In negotiations influenced by Kevin Durant's seismic decision last summer to leave small-market Oklahoma City for championship-groomed Golden State, the NBA will allow teams to designate two players who can receive five-year maximum extensions when they complete their rookie contracts.
That's good news for the Wolves, but it comes with an asterisk for a team that has been through something like this before with a guy named Kevin Love:
* They'll soon enough have three players who could be worthy of such a designation.
Second-year center Karl-Anthony Towns is the sure-thing first choice when he becomes eligible to sign a contract extension worth well above $100 million in 2018.
Former No. 1 overall draft pick Andrew Wiggins and rising star Zach LaVine both will be eligible for huge extensions before next season and, should the Wolves ever have to choose between them, the choice won't be as obvious as it might appear.

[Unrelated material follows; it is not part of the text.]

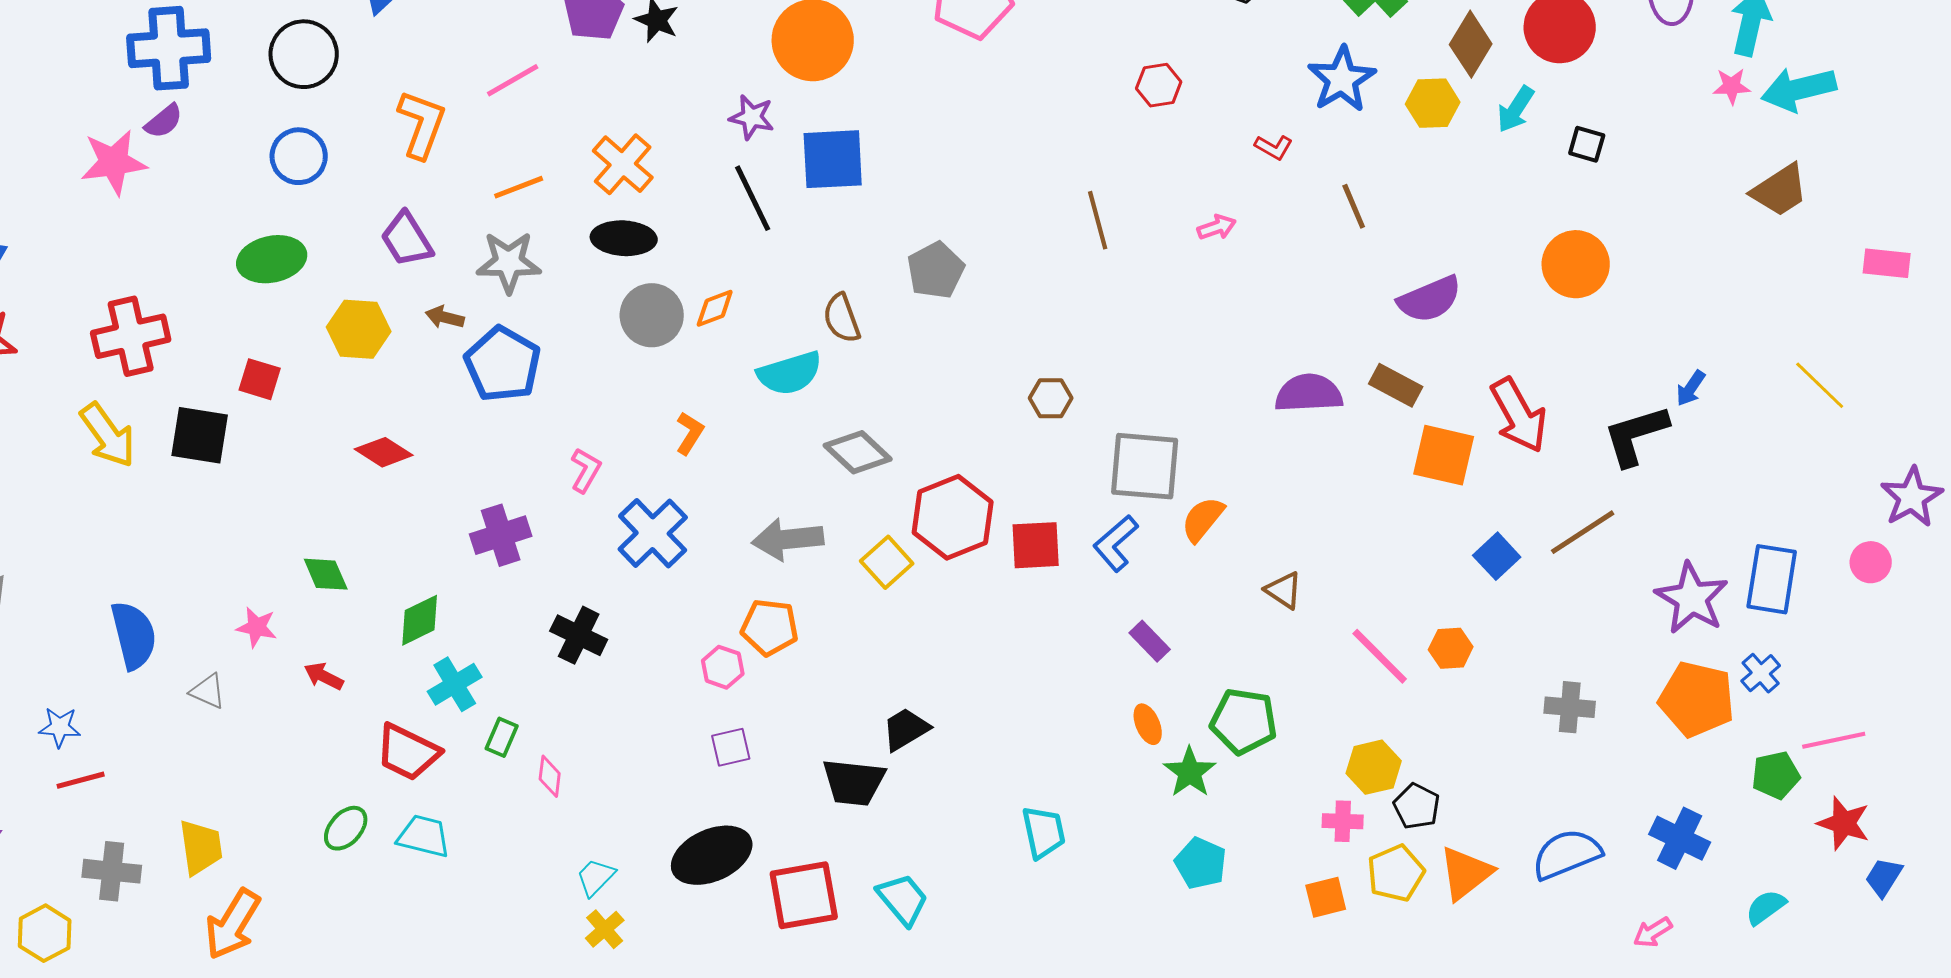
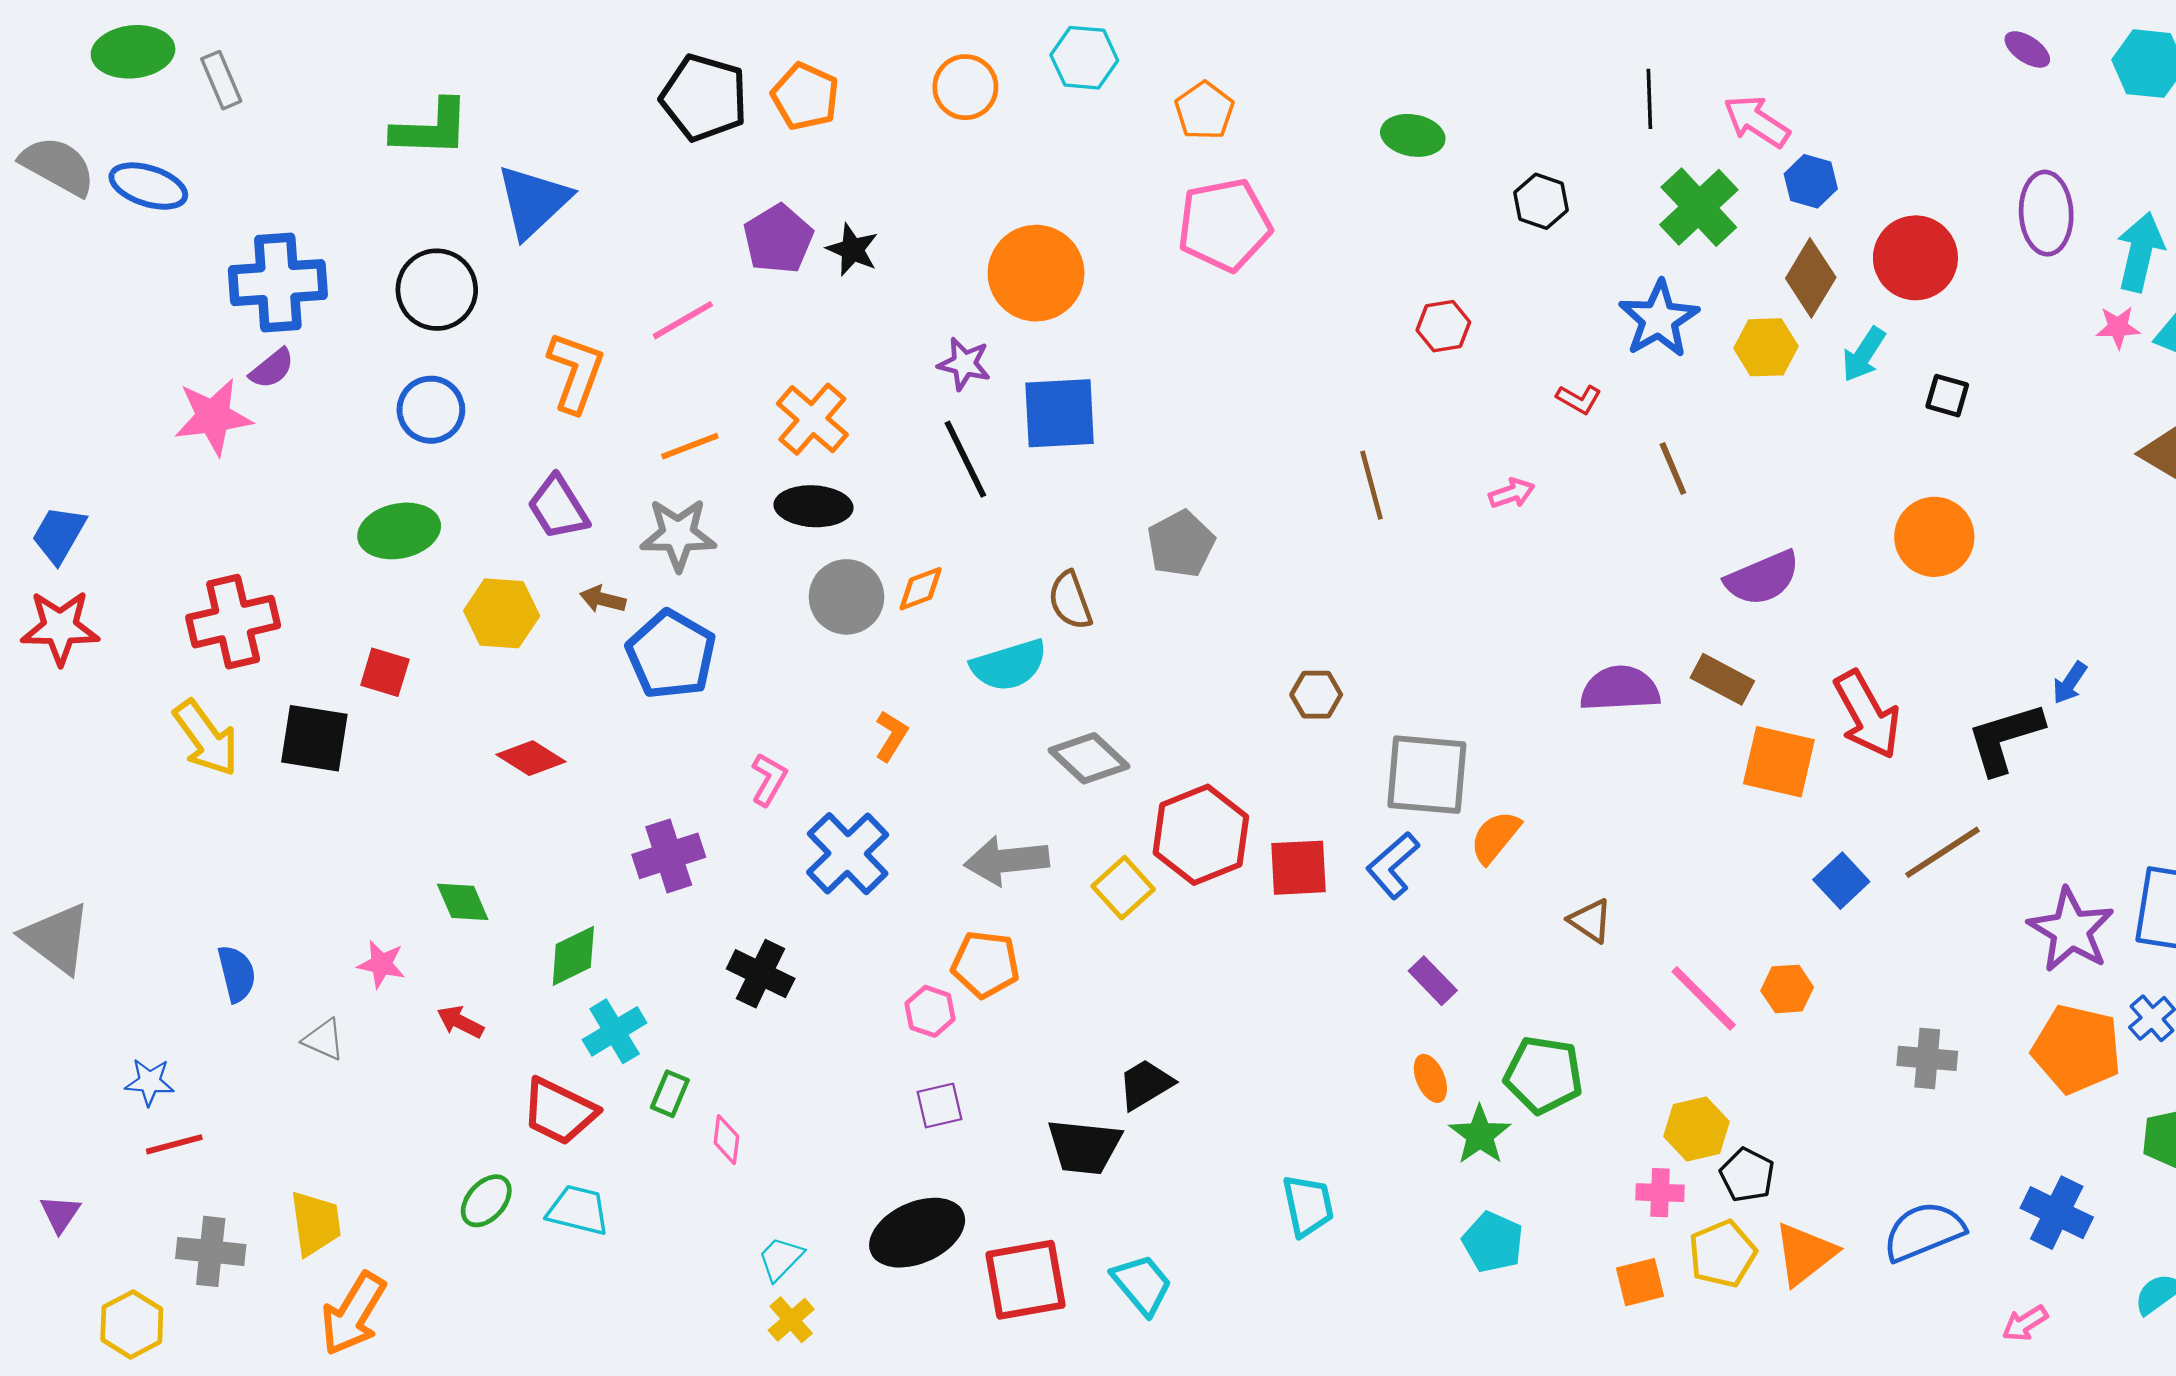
blue semicircle: (134, 635) -> (237, 974), size x0.7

What makes a potentially intriguing and delicate situation even more so is this: Wiggins and LaVine are represented by the same agent, former Gopher Bill Duffy.
The current collective-bargaining agreement allows teams just one such player. Like a similar agreement in the new CBA that allow select, qualifying older players to sign six-year deals with their current teams, the change is incentive intended to keep the biggest stars with the teams that nurtured them.